Compare Benchmark Runs#

Generate side-by-side comparison plots from multiple benchmark runs. Uses BenchmarkComparisonPipeline to produce global, per-group, and per-target HTML visualizations.

Prerequisites: Run at least two models first (e.g. via run_liander2024_benchmark.py).

Setup#

Point at the result directories from your benchmark runs.


from pathlib import Path
from typing import cast

from openstef_beam.analysis.models import RunName
from openstef_beam.benchmarking import BenchmarkComparisonPipeline, LocalBenchmarkStorage
from openstef_beam.benchmarking.benchmarks import create_liander2024_benchmark_runner
from openstef_beam.benchmarking.benchmarks.liander2024 import LIANDER2024_ANALYSIS_CONFIG
from openstef_beam.benchmarking.storage import BenchmarkStorage

# One storage per run — keys are human-readable labels shown in comparison plots.
run_storages: dict[RunName, BenchmarkStorage] = {
    "ExampleBaseline": LocalBenchmarkStorage(base_path=Path("./benchmark_results/ExampleBaseline")),
    "GBLinear": LocalBenchmarkStorage(base_path=Path("./benchmark_results/GBLinear")),
}

# Check that results exist.
for name, storage in run_storages.items():
    base_path = cast(LocalBenchmarkStorage, storage).base_path
    if not base_path.exists():
        msg = f"Benchmark directory not found for '{name}': {base_path}. Run the benchmarks first."
        raise FileNotFoundError(msg)

Run comparison#

The pipeline loads predictions from each run, re-evaluates them, and produces comparison visualizations.

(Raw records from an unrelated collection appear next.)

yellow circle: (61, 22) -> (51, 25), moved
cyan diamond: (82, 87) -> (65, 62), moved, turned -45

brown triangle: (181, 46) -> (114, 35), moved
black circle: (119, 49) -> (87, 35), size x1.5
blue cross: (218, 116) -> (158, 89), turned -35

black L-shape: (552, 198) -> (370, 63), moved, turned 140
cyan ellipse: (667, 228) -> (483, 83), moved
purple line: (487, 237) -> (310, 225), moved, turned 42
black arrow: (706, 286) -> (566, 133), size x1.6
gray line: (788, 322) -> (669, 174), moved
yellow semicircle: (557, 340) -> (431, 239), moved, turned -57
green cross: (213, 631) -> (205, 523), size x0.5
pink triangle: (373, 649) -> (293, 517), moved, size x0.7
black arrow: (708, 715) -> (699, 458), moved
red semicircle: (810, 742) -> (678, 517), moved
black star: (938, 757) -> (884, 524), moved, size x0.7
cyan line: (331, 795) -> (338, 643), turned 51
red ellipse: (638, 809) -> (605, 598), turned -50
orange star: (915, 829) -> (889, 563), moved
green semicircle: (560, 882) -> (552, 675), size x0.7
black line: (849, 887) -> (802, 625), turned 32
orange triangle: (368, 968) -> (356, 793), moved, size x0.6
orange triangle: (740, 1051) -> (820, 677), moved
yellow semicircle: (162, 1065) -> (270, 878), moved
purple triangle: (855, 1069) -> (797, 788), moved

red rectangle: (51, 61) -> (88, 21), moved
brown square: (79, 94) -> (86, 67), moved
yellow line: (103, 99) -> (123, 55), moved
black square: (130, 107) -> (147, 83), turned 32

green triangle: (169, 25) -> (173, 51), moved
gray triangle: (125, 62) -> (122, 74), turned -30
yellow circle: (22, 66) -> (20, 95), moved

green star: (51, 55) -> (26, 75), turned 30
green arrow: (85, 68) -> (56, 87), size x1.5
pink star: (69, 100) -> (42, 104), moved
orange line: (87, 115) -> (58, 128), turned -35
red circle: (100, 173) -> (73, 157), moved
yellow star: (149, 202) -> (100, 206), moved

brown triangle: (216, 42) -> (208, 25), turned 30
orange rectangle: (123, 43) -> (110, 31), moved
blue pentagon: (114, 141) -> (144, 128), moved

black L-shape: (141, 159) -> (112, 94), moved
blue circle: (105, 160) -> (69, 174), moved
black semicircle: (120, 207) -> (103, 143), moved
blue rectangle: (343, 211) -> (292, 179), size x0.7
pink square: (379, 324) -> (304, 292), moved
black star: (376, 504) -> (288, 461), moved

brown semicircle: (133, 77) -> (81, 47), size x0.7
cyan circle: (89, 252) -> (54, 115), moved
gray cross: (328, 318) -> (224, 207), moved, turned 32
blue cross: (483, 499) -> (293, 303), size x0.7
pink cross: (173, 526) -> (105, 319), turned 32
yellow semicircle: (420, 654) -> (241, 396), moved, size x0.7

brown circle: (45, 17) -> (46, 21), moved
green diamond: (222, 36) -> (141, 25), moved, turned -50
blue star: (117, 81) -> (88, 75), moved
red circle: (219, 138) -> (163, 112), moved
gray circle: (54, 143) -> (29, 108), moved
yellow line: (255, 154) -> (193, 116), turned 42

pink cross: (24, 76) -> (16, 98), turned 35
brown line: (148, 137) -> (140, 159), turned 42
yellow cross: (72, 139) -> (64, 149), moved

# Reuse the Liander 2024 target provider.
OUTPUT_PATH = Path("./benchmark_results_comparison/liander2024")
target_provider = create_liander2024_benchmark_runner(
    storage=LocalBenchmarkStorage(base_path=OUTPUT_PATH),
).target_provider

# Run the comparison — generates global, group, and per-target HTML plots.
comparison = BenchmarkComparisonPipeline(
    analysis_config=LIANDER2024_ANALYSIS_CONFIG,
    storage=LocalBenchmarkStorage(base_path=OUTPUT_PATH),
    target_provider=target_provider,
)
comparison.run(run_data=run_storages)